Alberta doctor offers tips to cope with eco-anxiety
Unprecedented extreme weather in Alberta fuels climate anxiety
The tangible signs of the climate crisis are affecting people’s mental health as well.
“We know that the impact is quite great, especially on the youth of today, but I think everyone is noticing it in their own way,” said Dr. Christine Gibson, a Calgary-based doctor with the Canadian Association of Physicians for the Environment.
“I think even the people who are denying that it’s a climate emergency are stuck in a mental health trap that we call dissociation or free state, where they’re just so worried that they have to deny that there’s a problem even when the evidence is in the air you’re breathing.”
Gibson cited a 2021 Lancet study that found children around the world are incredibly anxious about the environment.
“They feel that we have failed to protect them and the planet. And the way it manifests in the individual is really high levels of anxiety, depression, a sense of helplessness, hopelessness, and despondency.
“We’re seeing lots of young people say: ‘I won’t ever have children,’ which is… a measure of their existential angst.”
Effects of smoke on your physical and mental wellbeing
Coping with climate anxiety
Gibson says it’s important to do the inner work and stay in tune with your body’s cues.
“Noticing whether you’re in a state of fight or flight — which is that high-tone really stressed, restless movement energy — or that low-tone dissociated, checked-out energy. I think many of us can land in those states. So getting to know our own nervous system and really working on self-regulation is key.”
Taking action can also help, she said.
“This trauma isn’t happening to individuals, it’s a collective trauma. So learning the leverage points that we can interact – at the level of policy and governance and leadership — and actually make a difference.

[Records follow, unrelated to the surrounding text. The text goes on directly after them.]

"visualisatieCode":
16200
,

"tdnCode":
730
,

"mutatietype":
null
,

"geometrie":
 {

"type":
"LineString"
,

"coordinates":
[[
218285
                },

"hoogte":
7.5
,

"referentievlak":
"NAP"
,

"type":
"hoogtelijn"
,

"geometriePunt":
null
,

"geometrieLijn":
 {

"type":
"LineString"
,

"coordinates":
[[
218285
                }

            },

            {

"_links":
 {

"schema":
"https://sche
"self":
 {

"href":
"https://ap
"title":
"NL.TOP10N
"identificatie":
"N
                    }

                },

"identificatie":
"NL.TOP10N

“We have different amounts of privilege and leverage but using what we can and feeling hopeful about our own ability to make change I think is important,” Gibson said.
Canadian youth grappling with ‘ecological grief’ or ‘eco-anxiety’

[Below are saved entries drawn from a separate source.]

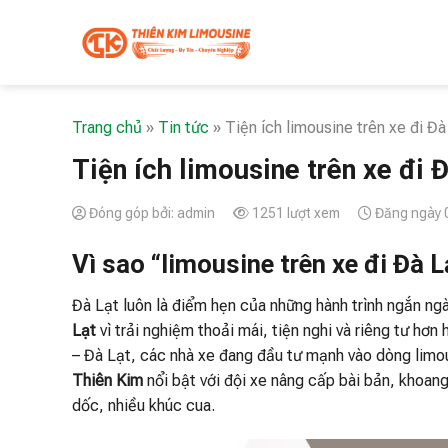
Skip
to
content
Trang chủ
»
Tin tức
»
Tiện ích limousine trên xe đi Đ
Tiện ích limousine trên xe đi 
Đóng góp bởi: admin
1251 lượt xem
Đăng ngày 
Vì sao “limousine trên xe đi Đà
Đà Lạt luôn là điểm hẹn của những hành trình ngắn ngà
Lạt
vì trải nghiệm thoải mái, tiện nghi và riêng tư hơ
– Đà Lạt, các nhà xe đang đầu tư mạnh vào dòng limo
Thiên Kim
nổi bật với đội xe nâng cấp bài bản, khoang
dốc, nhiều khúc cua.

Halifax psychologist Simon Sherry told Global News he’s observed an increase in the number of clients talking to him about ecological grief.

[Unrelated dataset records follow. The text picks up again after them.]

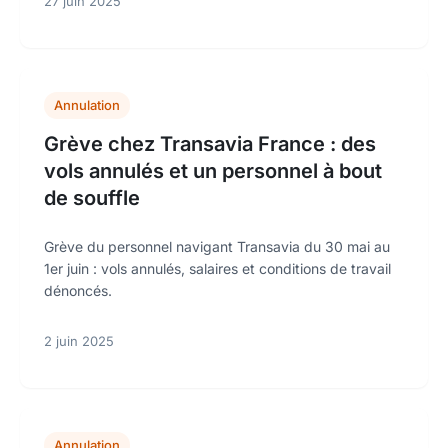
27 juin 2025
Annulation
Grève chez Transavia France : des
vols annulés et un personnel à bout
de souffle
Grève du personnel navigant Transavia du 30 mai au
1er juin : vols annulés, salaires et conditions de travail
dénoncés.
2 juin 2025
Annulation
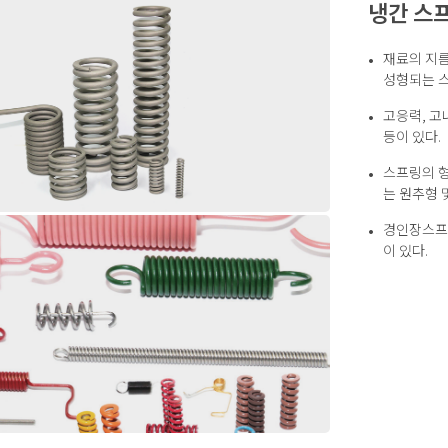
냉간 스
재료의 지름
성형되는 
고응력, 
등이 있다.
스프링의 
는 원추형 
경인장스프링
이 있다.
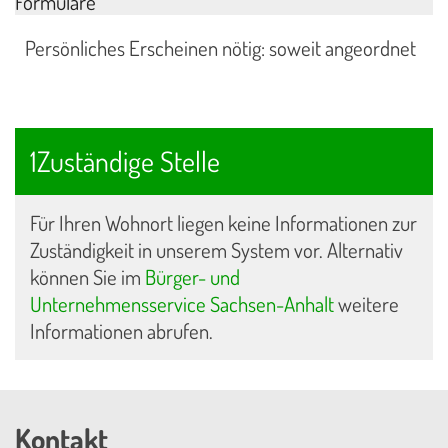
Formulare
Persönliches Erscheinen nötig: soweit angeordnet
1Zuständige Stelle
Für Ihren Wohnort liegen keine Informationen zur
Zuständigkeit in unserem System vor. Alternativ
können Sie im
Bürger- und
Unternehmensservice Sachsen-Anhalt
weitere
Informationen abrufen.
Kontakt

“[Climate change] is impacting mental health in terms of anxiety, stress, depression, trauma, even PTSD,” he says.
“You can mourn the loss of our environment and its destruction, and that loss is often painful and analogous to the grief from the loss of a loved one or grief from the loss of a pet,” he says.
But Sherry also says that grief or fear can and should be translated into concrete action. The challenge, he says, is not to let those negative emotions take hold.
“If you are passive and sedentary and ruminative, sitting on the couch and doing nothing is where your grief and anxiety and depression festers and grows,” he says. “The enormity of this problem is paralytic.”
Simple, everyday actions that convey an ecologically positive message can go a long way toward helping people break out of their grief, anxiety or fear, Sherry says.
“This might be something as straightforward, but as important as … trying public transport, using clean energy or advocating for [or] making use of green spaces,” he says.
“I would advise people to take specific, concrete, doable and local action, rather than being paralyzed and overwhelmed by uncertainty, denial or catastrophizing.”